Taxi Téhéran fait partie de ces films dont le contexte de création est indispensable à son appréciation. Jafar Panahi, cinéaste muselé par le régime iranien, lui oppose par ce film illégal un cri à l’audace salutaire. Sans moyens, caché dans un taxi dont il s’improvise chauffeur, il embarque et dépose une kyrielle de passagers comme autant de témoins d’une situation qui fera frissonner tout défenseur des droits de l’homme.
L’idée, reprise à Kiarostami et son Ten, est cinématographiquement malicieuse : filmant ses passagers, jouant de la porosité entre documentaire clandestin et fiction arrangée, assumant le caractère factice de son dispositif (plusieurs personnages disent ainsi le reconnaître, ou voir dans les autres passagers des comédiens récitant un rôle), Panahi fait feu de tout bois. La ville est un réseau dans lequel il se déplace, et malgré son enfermement signifié ici par la carrosserie de son taxi, il en capte les échos dissidents et disserte avec un peuple condamné à se taire.

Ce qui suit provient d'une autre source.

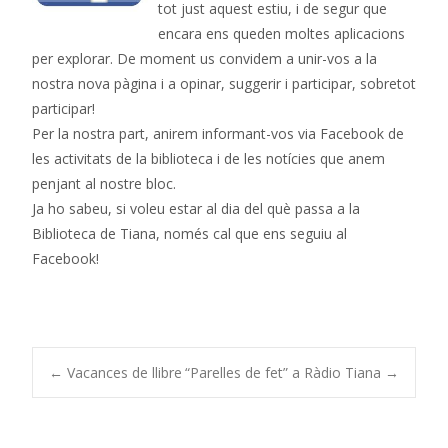
tot just aquest estiu, i de segur que
encara ens queden moltes aplicacions
per explorar. De moment us convidem a unir-vos a la
nostra nova pàgina i a opinar, suggerir i participar, sobretot
participar!
Per la nostra part, anirem informant-vos via Facebook de
les activitats de la biblioteca i de les notícies que anem
penjant al nostre bloc.
Ja ho sabeu, si voleu estar al dia del què passa a la
Biblioteca de Tiana, només cal que ens seguiu al
Facebook!
Navegació
←
Vacances de llibre
“Parelles de fet” a Ràdio Tiana
→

La limite de son dispositif est sans doute légitime : acculé à un tournage dans l’urgence, menacé de toute part, le cinéaste a peu de temps pour dire beaucoup. Et s’il a le mérite d’ajouter de l’humour à la noirceur inévitable de son propos, s’il cherche à éviter le discours engagé plombant, ses détours ne sont pas toujours aussi efficaces qu’il le souhaiterait.
Didactique, écrit au forceps, assez maladroit dans ses transitions et dans son panel représentatif de tous les maux certes révoltants de la société dans laquelle il se débat, Taxi Téhéran génère un certain malaise. On ne peut qu’adhérer à son projet, sans pour autant se laisser porter par les démonstrations assez poussives qui le nourrissent, notamment en matière de mise en scène. Car c’est bien là que la situation est la plus délicate. Film interdit sur le cinéma, Panahi intègre à la plupart des sketches des réflexions appuyées au sein desquelles il fait figure de maître à penser, des mises en abîme aussi inefficaces que pénibles à suivre (multiplication des caméras, des prises de vues, etc.), des références au spectateur et à la diffusion de son film.
On culpabilise à fustiger ces procédés, et encore plus à se demander si l’évolution du film, de plus en plus explicite sur son audace, ne cherche pas à nous rappeler la tolérance qu’on doit avoir face à lui.
Ce n’est pas parce qu’il est gauche que Taxi Téhéran perd de son audace et de sa fondamentale utilité. Geste fort, prise de risque évidente pour son créateur, il est un objet hybride dont on salue, en humaniste, le courage, tout en ayant l’honnêteté cinéphile de lui trouver certaines maladresses.